O capitalismo financeiro é – desde sempre, o que nesse caso quer dizer cinco séculos – uma peça constitutiva, central, do capitalismo em geral. (…) O capitalismo é apenas banditismo, irracional em sua essência e devastador em seu devir. Sempre nos fez pagar umas poucas décadas de prosperidade ferozmente desigualitária com crises em que quantidades astronômicas de dinheiro desaparecem, com expedições punitivas sangrentas em todas as zonas que ele considera estratégicas ou ameaçadoras e com guerras mundiais com que ele refaz as energias.
Ainda ousam nos gabar um sistema que remete a organização da vida coletiva às pulsões mais baixas, à ganância, à rivalidade, ao egoísmo mecânico? Querem que elogiemos uma “democracia” em que os dirigentes são impunemente os empregados da apropriação financeira privada que surpreenderiam até mesmo Marx, que há 160 anos já chamava os governos de “fundos de poder do capital”? Querem a todo custo que o cidadão comum “compreenda” que é impossível tapar o buraco da Previdência, mas que eles devem tapar o buraco dos bancos sem contar os bilhões?

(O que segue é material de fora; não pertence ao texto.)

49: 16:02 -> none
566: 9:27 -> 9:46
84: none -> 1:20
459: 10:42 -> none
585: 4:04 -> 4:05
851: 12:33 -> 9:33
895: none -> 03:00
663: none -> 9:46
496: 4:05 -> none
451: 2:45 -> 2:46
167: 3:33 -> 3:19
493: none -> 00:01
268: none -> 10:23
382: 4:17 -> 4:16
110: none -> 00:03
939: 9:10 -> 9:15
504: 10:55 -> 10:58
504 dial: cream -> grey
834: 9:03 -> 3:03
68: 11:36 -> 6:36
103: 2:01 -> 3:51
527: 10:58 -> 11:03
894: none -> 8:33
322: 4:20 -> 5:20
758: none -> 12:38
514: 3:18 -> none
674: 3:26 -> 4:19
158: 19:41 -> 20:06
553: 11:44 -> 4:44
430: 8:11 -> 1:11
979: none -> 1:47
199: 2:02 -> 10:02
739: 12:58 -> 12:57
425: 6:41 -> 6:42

De onde vem toda essa fantasmagoria financeira? Simplesmente do fato de que venderam à força, acenando com créditos milagrosos, casas encantadoras a pessoas que não tinham absolutamente nenhum recurso para comprá-las. Em seguida, venderam promessas de reembolso a essas mesmas pessoas… Bastou que o mercado imobiliário mudasse, e os credores querendo mais, os compradores conseguissem cada vez menos pagar suas dívidas. À primeira vista, o jogo empatou: o especulador perdeu a aposta e os compradores perderam suas casas, das quais foram gentilmente expulsos. Contudo, como sempre, o real desse empate está do lado do coletivo, da vida do dia a dia: tudo procede do fato de que existem milhões de pessoas cujo salário, ou ausência de salário, faz com que elas não tenham mais onde morar. A essência real da crise financeira é uma crise de moradia. E aqueles que não tem mais onde morar não são os banqueiros… ( pg. 57-58)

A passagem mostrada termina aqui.